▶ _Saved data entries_
——————
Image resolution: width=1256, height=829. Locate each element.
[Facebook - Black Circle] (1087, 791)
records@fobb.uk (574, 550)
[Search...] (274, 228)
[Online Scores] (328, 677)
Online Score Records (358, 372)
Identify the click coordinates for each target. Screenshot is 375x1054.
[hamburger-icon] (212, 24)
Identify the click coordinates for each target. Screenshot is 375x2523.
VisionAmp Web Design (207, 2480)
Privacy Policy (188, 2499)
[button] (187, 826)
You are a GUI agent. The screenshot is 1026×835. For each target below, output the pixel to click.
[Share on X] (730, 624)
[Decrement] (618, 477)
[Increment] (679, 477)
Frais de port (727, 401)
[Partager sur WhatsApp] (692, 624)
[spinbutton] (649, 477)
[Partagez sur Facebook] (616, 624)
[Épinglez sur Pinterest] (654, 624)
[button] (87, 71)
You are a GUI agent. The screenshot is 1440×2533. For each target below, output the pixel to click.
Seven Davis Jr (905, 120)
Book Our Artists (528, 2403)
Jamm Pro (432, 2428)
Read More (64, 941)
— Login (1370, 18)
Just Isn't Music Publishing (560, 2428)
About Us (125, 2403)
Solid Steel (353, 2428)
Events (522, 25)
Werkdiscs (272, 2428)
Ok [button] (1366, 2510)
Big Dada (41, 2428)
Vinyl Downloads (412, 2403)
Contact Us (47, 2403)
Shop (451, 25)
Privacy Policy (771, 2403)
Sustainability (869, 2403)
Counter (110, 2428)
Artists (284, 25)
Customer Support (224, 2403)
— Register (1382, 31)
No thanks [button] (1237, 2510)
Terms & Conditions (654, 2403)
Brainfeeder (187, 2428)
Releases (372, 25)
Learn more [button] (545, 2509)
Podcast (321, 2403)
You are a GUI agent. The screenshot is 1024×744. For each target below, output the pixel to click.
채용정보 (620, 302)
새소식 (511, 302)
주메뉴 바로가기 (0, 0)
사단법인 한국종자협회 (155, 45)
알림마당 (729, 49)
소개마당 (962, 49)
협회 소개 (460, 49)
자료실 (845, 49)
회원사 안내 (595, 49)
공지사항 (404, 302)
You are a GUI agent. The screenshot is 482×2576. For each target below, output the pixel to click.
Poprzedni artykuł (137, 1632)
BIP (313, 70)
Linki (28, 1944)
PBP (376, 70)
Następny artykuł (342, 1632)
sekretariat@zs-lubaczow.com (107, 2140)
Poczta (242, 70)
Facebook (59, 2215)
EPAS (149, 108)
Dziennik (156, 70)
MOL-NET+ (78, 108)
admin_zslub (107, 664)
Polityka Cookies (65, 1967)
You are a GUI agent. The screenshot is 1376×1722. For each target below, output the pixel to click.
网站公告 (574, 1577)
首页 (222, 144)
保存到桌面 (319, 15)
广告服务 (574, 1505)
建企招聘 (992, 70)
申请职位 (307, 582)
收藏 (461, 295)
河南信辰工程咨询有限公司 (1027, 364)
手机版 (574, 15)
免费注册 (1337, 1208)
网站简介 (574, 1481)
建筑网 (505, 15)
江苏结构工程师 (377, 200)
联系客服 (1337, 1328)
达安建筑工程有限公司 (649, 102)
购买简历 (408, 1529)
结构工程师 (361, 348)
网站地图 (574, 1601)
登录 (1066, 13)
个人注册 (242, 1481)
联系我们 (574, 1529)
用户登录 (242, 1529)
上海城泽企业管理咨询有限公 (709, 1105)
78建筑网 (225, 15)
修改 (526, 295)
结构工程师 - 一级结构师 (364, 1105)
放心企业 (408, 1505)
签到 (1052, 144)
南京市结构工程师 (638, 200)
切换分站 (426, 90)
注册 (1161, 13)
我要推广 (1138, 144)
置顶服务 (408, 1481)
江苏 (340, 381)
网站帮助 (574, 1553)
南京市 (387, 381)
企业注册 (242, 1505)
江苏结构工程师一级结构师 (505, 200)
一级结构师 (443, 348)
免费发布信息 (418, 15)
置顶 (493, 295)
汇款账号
——————
▶ _WHAT YOU ARE ASKED TO DO_
Your reply should contain each entry, copied without alteration.

▶ _RESULT BELOW_
Image resolution: width=1256, height=829. Locate each element.
[Facebook - Black Circle] (1087, 791)
records@fobb.uk (574, 550)
[Search...] (274, 228)
[Online Scores] (328, 677)
Online Score Records (358, 372)
Identify the click coordinates for each target. Screenshot is 375x1054.
[hamburger-icon] (212, 24)
Identify the click coordinates for each target. Screenshot is 375x2523.
VisionAmp Web Design (207, 2480)
Privacy Policy (188, 2499)
[button] (187, 826)
You are a GUI agent. The screenshot is 1026×835. For each target below, output the pixel to click.
[Share on X] (730, 624)
[Decrement] (618, 477)
[Increment] (679, 477)
Frais de port (727, 401)
[Partager sur WhatsApp] (692, 624)
[spinbutton] (649, 477)
[Partagez sur Facebook] (616, 624)
[Épinglez sur Pinterest] (654, 624)
[button] (87, 71)
You are a GUI agent. The screenshot is 1440×2533. For each target below, output the pixel to click.
Seven Davis Jr (905, 120)
Book Our Artists (528, 2403)
Jamm Pro (432, 2428)
Read More (64, 941)
— Login (1370, 18)
Just Isn't Music Publishing (560, 2428)
About Us (125, 2403)
Solid Steel (353, 2428)
Events (522, 25)
Werkdiscs (272, 2428)
Ok [button] (1366, 2510)
Big Dada (41, 2428)
Vinyl Downloads (412, 2403)
Contact Us (47, 2403)
Shop (451, 25)
Privacy Policy (771, 2403)
Sustainability (869, 2403)
Counter (110, 2428)
Artists (284, 25)
Customer Support (224, 2403)
— Register (1382, 31)
No thanks [button] (1237, 2510)
Terms & Conditions (654, 2403)
Brainfeeder (187, 2428)
Releases (372, 25)
Learn more [button] (545, 2509)
Podcast (321, 2403)
You are a GUI agent. The screenshot is 1024×744. For each target below, output the pixel to click.
채용정보 (620, 302)
새소식 (511, 302)
주메뉴 바로가기 (0, 0)
사단법인 한국종자협회 (155, 45)
알림마당 (729, 49)
소개마당 (962, 49)
협회 소개 (460, 49)
자료실 (845, 49)
회원사 안내 (595, 49)
공지사항 (404, 302)
You are a GUI agent. The screenshot is 482×2576. For each target below, output the pixel to click.
Poprzedni artykuł (137, 1632)
BIP (313, 70)
Linki (28, 1944)
PBP (376, 70)
Następny artykuł (342, 1632)
sekretariat@zs-lubaczow.com (107, 2140)
Poczta (242, 70)
Facebook (59, 2215)
EPAS (149, 108)
Dziennik (156, 70)
MOL-NET+ (78, 108)
admin_zslub (107, 664)
Polityka Cookies (65, 1967)
You are a GUI agent. The screenshot is 1376×1722. For each target below, output the pixel to click.
网站公告 (574, 1577)
首页 (222, 144)
保存到桌面 (319, 15)
广告服务 (574, 1505)
建企招聘 (992, 70)
申请职位 (307, 582)
收藏 (461, 295)
河南信辰工程咨询有限公司 (1027, 364)
手机版 (574, 15)
免费注册 (1337, 1208)
网站简介 (574, 1481)
建筑网 (505, 15)
江苏结构工程师 (377, 200)
联系客服 (1337, 1328)
达安建筑工程有限公司 (649, 102)
购买简历 (408, 1529)
结构工程师 (361, 348)
网站地图 (574, 1601)
登录 (1066, 13)
个人注册 (242, 1481)
联系我们 (574, 1529)
用户登录 (242, 1529)
上海城泽企业管理咨询有限公 (709, 1105)
78建筑网 (225, 15)
修改 (526, 295)
结构工程师 - 一级结构师 (364, 1105)
放心企业 (408, 1505)
签到 (1052, 144)
南京市结构工程师 (638, 200)
切换分站 (426, 90)
注册 (1161, 13)
我要推广 (1138, 144)
置顶服务 (408, 1481)
江苏 (340, 381)
网站帮助 (574, 1553)
南京市 (387, 381)
企业注册 (242, 1505)
江苏结构工程师一级结构师 (505, 200)
一级结构师 (443, 348)
免费发布信息 (418, 15)
置顶 (493, 295)
汇款账号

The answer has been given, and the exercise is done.